A thought occurred to her. “What if I renounce?”

He shook his head, “There’s no ‘renouncing’ your place in the line of succession. You can renounce or abdicate once you’re reigning Queen, but one problem at a time, shall we?”

“What if I don’t want to be Queen?” A hysteria hijacked her voice. He wasn’t going to take her away from her mother, no way. “No one has to know you were here. You can just go back and tell him you didn’t find me. I’ll pay you-”

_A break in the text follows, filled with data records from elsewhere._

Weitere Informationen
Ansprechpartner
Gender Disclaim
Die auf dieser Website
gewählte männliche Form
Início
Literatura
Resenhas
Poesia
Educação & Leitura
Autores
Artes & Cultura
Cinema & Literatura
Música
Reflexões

What was she talking about? She didn’t have any money. Her shoulders relaxed and she morphed effortlessly into seductive Lacey, the role that made her forget her problems and got her whatever she wanted, or at least buried any disappointment if she didn’t. She hadn’t imagined it, there was something between them. She wasn’t unskilled. She could make him forget all about this Princess nonsense. “Or,” she sashayed to where he stood by the door. He didn’t lean into her, but he didn’t move away either. She smoothed one hand over the silk of his tie, starting at the top. “We could do something else instead.”

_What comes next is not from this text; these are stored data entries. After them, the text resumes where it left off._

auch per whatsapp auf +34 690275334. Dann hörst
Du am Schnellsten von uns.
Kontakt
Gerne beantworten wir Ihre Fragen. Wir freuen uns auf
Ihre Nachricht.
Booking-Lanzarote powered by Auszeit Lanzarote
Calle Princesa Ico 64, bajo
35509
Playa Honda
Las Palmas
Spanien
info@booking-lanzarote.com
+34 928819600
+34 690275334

He caught her hand right before it disappeared under his jacket. Instead of being turned on, he looked angry. “Giving out sexual favors in exchange for what you want is beneath you.” She didn’t know if he meant her royal station or in general. Either way, he’d been happy enough to be on the receiving end of her ministrations earlier in the night.  

Her voice returned to its normal octave. Her eyes narrowed. Like hell if he was going to slut shame her. “Then why did you kiss me?”

“You,” he pointed at her, “kissed me,” he enunciated slowly.  

“But you didn’t stop me,” she goaded. “You knew who I was and you did it anyway.”

She didn’t miss his face reddening before he turned his back on her. Was it anger? Regret? Guilt?

“Pack a bag,” he spoke to the door, “the plane is waiting.” Well, anger was definitely in there. “Pack light. Everything at the palace will be provided for you.”

 _Palace_. This was insane. She wasn’t actually going to get on a plane with a stranger and leave the country was she?  

She crossed her arms, jutting her hip to the side. Her mother had always told her she was stubborn. Instead of chiding her for it, like most parents would, she’d encouraged it. “I haven’t agreed to go with you.”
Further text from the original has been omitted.